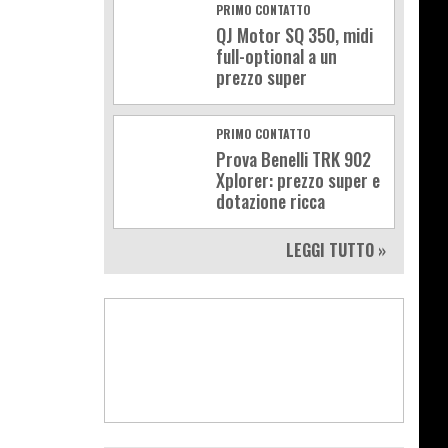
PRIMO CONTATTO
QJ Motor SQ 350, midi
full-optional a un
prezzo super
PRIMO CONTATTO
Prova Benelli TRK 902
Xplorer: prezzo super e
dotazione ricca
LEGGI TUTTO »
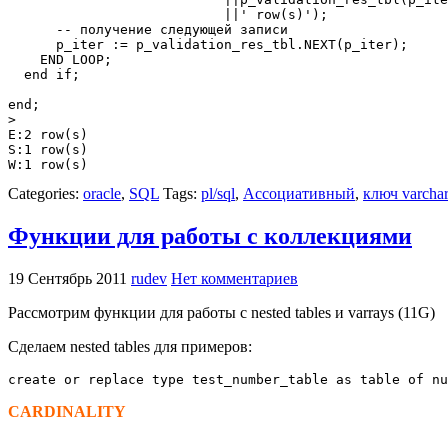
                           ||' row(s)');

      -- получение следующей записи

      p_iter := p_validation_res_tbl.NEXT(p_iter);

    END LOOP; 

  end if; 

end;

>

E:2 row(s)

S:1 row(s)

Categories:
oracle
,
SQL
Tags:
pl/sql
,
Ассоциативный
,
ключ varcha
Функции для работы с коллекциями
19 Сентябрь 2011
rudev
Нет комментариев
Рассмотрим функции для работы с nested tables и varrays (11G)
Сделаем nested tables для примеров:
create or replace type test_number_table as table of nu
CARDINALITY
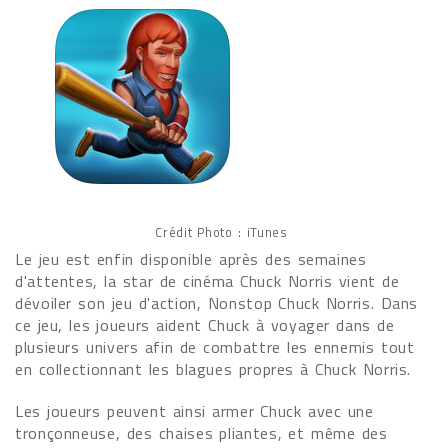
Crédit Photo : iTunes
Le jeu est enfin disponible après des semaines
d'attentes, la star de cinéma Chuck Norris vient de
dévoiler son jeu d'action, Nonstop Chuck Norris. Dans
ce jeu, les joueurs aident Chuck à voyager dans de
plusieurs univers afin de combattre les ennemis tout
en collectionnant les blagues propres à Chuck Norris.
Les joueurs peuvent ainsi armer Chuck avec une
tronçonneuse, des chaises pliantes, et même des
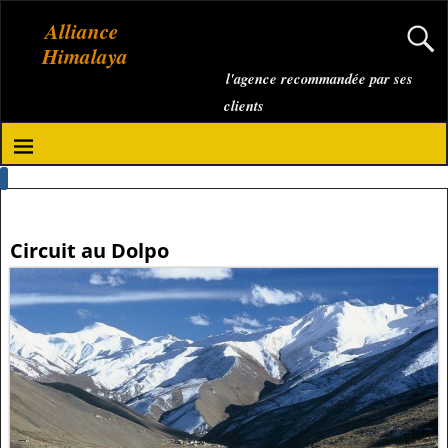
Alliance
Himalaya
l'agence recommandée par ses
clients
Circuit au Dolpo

※

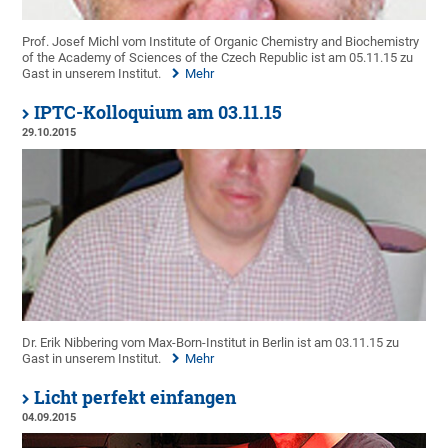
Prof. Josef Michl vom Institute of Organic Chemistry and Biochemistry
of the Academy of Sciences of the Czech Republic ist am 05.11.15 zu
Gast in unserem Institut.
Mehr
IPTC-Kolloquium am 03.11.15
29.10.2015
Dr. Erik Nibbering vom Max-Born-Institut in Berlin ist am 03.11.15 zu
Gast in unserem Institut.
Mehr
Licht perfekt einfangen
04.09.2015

※

BRIEF =
Word for word, restate the lines above from the one with "CARDINALITY" through the one with "Circuit au Dolpo", keeping both ends and dropping the pictures.

EXERCISE ANSWER =
CARDINALITY
Crédit Photo : iTunes
Le jeu est enfin disponible après des semaines
d'attentes, la star de cinéma Chuck Norris vient de
dévoiler son jeu d'action, Nonstop Chuck Norris. Dans
ce jeu, les joueurs aident Chuck à voyager dans de
plusieurs univers afin de combattre les ennemis tout
en collectionnant les blagues propres à Chuck Norris.
Les joueurs peuvent ainsi armer Chuck avec une
tronçonneuse, des chaises pliantes, et même des
Alliance
Himalaya
l'agence recommandée par ses
clients
Circuit au Dolpo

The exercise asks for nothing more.